Google's New Correlation Mining Tool: It Works!

You may have heard of Google Trends. It’s a cool tool which will show you the ups-and-downs of the public’s interest in a particular topic—at least as revealed in how often we search for it. And you may have even heard of the first really important use of this tool: Google Flu Trends, which uses search data to try to predict flu activity. Now Google has released an amazing way to reverse engineer the process: Google Correlate. Just feed in your favorite weekly time series (or cross-state comparisons), and it will tell you which search terms are most closely correlated with your data.

So I tried it out.  And it works! Amazingly well.

I fed in the weekly numbers on initial unemployment claims—one of the most important weekly economic time series we have.  The search term that is most closely correlated? Crikey, it’s “filing for unemployment.”  Indeed, the correlation is an astounding 0.91.

 

Given the latest Google Trends on “filing for unemployment,” I’ll forecast that initial unemployment claims will tick down in the next couple of weeks.

With an eye to earning a quick trading fortune, I also uploaded data on weekly returns on the S&P 500. But Google failed to find anything significantly correlated. Score one for the random walk hypothesis.

Interested in more?  Here’s Google correlate; here’s a comic introduction; and here’s their white paper. Also, here’s Hyunyoung Choi and Hal Varian’s research on “Predicting the Present with Google Trends,” which shows that retail, auto, home and travel sales are also now-castable with search data (blog summary here); they’ve also previously shown the value of Google Trends in predicting initial unemployment claims.  And here’s Albert Saiz and Uri Simonsohn on “Downloading Wisdom from Online Crowds.”

(Hat tip: Bo Cowgill)


Jareau

Very cool!

scott cunningham

I wish it could handle a panel. I think it's either cross section or time series though.

Matt

It works!
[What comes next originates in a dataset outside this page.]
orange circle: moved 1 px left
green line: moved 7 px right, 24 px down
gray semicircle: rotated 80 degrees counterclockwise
I knew Kate Middleton was behind it...

http://correlate.googlelabs.com/search?e=royal%20wedding&e=playstation%20network%20hack&t=weekly#default,20

DC

"facebook" and "tapeworm in humans" are 0.8721 correlated.

Shane

I'm a huge fan of the Trends services and Correlation looks like lots of fun too. Though I'd like to see them show results for the numbers of actual searches instead of just the proportion of all searches. As it is, it's hard to spot longer term trends.

For example the search term "terrorism" seems to have declined strongly since 2004:
http://www.google.com/insights/search/#q=terrorism&cmpt=q

However we don't know if this is because fewer people are searching for terrorism, or if more people are searching for other terms. The arrival of new demographic groups (older people, say, or poorer people) to the internet could distort relative results.
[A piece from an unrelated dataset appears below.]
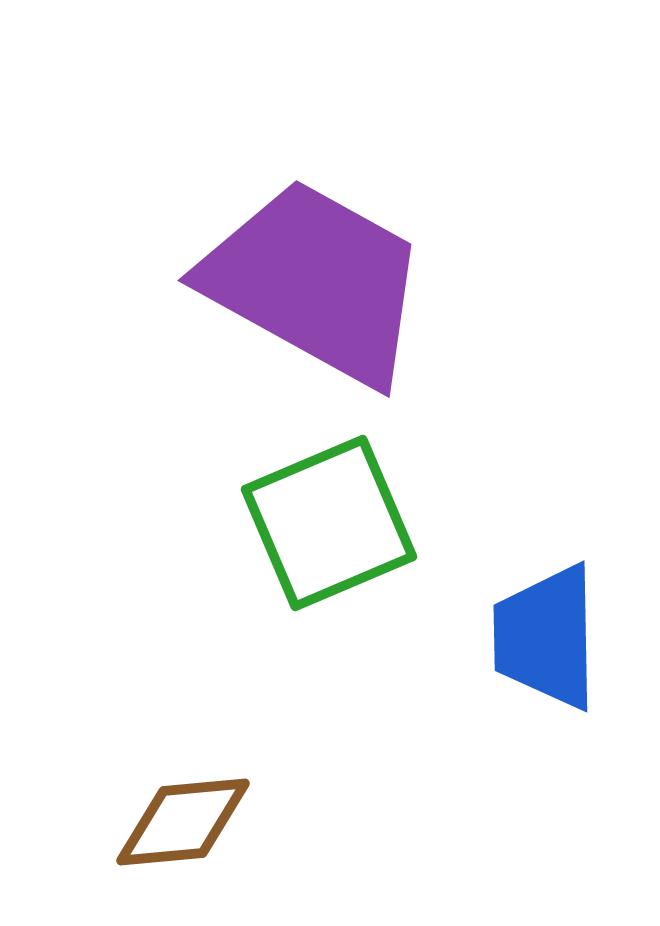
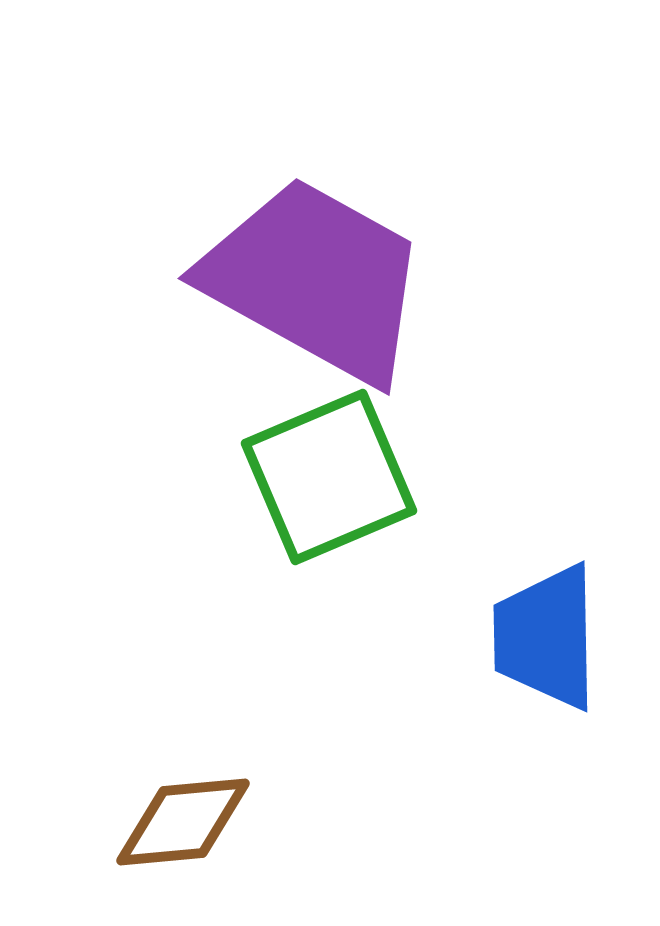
purple trapezoid: moved 2 px up
green square: moved 46 px up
Anyway Trends is still fascinating. I used it twice to predict the results of elections on which I placed small bets - successfully! But it needs to be used very carefully. Fox News ran a story last year arguing that Pakistani people are unusually likely to search for pornographic terms. Really Trends do not give us enough information to make that claim. I've explored the subject here, should anyone be interested:
http://shaneleavy.blogspot.com/2010/08/just-how-kinky-is-pakistan.html

Read more...

Matt

There would be similar problems with using absolute numbers as well though, first one that springs to mind is if Google's market share changed drastically.

Shane

Absolutely Matt, that makes sense. I presume, though, that between both kinds of information the user would be better informed than simply using the one.

Robbie

Have you checked out what is correlated with Superfreakonomics? What do Windows 7 Clean Install and Jeff Dunham show have to do with Superfreakonomics?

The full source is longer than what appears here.